Material provided =
- - - - -

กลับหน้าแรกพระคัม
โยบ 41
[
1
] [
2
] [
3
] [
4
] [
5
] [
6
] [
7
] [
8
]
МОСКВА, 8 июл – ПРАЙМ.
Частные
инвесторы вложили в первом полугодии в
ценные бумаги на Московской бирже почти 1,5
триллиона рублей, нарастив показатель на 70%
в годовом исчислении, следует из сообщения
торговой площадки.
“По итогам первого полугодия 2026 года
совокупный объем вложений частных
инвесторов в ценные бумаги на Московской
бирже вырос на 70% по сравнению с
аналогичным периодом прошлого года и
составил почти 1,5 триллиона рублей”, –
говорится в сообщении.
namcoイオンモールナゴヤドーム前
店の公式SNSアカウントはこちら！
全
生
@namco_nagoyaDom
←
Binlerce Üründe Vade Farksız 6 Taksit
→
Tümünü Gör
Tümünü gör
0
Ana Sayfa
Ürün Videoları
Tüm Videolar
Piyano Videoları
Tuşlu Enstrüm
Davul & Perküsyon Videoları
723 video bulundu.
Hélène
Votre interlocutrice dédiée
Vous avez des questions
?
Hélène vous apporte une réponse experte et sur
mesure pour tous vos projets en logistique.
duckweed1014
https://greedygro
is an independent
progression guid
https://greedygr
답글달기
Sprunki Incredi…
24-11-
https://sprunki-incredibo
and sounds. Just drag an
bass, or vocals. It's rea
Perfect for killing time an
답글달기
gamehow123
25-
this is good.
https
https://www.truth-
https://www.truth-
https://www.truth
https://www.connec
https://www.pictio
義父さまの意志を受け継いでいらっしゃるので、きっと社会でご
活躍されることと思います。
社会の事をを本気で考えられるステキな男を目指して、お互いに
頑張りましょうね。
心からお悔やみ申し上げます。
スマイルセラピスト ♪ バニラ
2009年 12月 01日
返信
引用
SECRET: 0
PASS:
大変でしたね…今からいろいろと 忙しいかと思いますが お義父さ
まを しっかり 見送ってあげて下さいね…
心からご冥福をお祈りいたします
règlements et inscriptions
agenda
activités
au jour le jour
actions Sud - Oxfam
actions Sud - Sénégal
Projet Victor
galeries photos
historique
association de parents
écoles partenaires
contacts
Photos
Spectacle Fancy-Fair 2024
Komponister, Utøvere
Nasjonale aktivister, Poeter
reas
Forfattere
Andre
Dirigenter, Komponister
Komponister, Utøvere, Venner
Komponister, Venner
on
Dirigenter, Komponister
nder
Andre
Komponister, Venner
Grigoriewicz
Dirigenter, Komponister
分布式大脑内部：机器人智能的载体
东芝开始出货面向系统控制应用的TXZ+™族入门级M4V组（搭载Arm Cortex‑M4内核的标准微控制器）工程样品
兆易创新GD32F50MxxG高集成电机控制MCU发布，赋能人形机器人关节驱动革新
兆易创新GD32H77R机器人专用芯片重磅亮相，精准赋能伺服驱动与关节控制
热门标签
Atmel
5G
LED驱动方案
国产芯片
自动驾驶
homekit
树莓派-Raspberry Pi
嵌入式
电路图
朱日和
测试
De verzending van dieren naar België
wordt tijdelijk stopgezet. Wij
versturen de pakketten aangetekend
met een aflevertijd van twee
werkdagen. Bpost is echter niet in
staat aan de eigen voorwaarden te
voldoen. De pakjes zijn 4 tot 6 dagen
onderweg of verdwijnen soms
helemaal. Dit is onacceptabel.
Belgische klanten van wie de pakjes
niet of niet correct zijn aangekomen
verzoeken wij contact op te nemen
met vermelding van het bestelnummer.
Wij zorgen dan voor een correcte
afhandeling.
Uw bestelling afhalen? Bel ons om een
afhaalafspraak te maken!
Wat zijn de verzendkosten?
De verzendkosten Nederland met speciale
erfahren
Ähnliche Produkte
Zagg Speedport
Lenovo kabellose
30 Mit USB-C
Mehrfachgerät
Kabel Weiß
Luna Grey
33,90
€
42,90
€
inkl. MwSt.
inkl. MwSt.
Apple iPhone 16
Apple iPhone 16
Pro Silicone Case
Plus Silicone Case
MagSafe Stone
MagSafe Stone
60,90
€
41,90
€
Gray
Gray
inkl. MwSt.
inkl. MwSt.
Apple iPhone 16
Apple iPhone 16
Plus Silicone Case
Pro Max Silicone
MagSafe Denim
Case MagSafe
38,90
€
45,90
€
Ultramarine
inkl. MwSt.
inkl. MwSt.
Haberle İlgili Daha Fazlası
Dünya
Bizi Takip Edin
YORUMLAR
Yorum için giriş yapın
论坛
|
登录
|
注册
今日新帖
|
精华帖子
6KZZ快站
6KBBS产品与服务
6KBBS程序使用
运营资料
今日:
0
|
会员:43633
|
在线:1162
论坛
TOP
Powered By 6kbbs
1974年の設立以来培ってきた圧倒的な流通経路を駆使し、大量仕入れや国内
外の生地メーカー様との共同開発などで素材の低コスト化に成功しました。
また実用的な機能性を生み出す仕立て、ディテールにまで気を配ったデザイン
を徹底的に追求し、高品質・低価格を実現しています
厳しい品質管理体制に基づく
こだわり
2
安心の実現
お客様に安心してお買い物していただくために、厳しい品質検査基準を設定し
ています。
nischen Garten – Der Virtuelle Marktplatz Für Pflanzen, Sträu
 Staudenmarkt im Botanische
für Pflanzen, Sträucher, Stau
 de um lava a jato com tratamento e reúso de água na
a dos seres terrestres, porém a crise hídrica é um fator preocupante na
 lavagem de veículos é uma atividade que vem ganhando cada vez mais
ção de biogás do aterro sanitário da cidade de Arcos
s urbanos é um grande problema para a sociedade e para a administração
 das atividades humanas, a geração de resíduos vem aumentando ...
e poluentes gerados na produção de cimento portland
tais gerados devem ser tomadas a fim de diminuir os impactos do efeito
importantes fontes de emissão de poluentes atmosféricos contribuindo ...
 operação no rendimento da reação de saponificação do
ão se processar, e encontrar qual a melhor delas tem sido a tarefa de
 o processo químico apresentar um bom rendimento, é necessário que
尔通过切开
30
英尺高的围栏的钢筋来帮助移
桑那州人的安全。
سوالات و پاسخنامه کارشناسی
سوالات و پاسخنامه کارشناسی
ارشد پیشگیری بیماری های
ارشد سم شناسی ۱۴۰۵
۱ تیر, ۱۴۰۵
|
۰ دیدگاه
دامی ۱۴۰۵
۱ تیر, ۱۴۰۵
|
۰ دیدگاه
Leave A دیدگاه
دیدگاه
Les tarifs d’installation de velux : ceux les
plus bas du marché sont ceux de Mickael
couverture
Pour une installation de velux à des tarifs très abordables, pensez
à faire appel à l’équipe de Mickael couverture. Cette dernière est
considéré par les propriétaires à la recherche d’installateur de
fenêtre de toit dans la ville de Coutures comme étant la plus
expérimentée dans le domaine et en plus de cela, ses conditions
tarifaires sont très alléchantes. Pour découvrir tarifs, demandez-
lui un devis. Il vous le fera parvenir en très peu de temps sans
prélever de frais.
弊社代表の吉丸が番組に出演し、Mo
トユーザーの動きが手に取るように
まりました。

- - - - -

What you are asked to do =
All lines containing "Videoları" in the material above should appear in your reply, copied exactly.

Written reply =
Ürün Videoları
Piyano Videoları
Davul & Perküsyon Videoları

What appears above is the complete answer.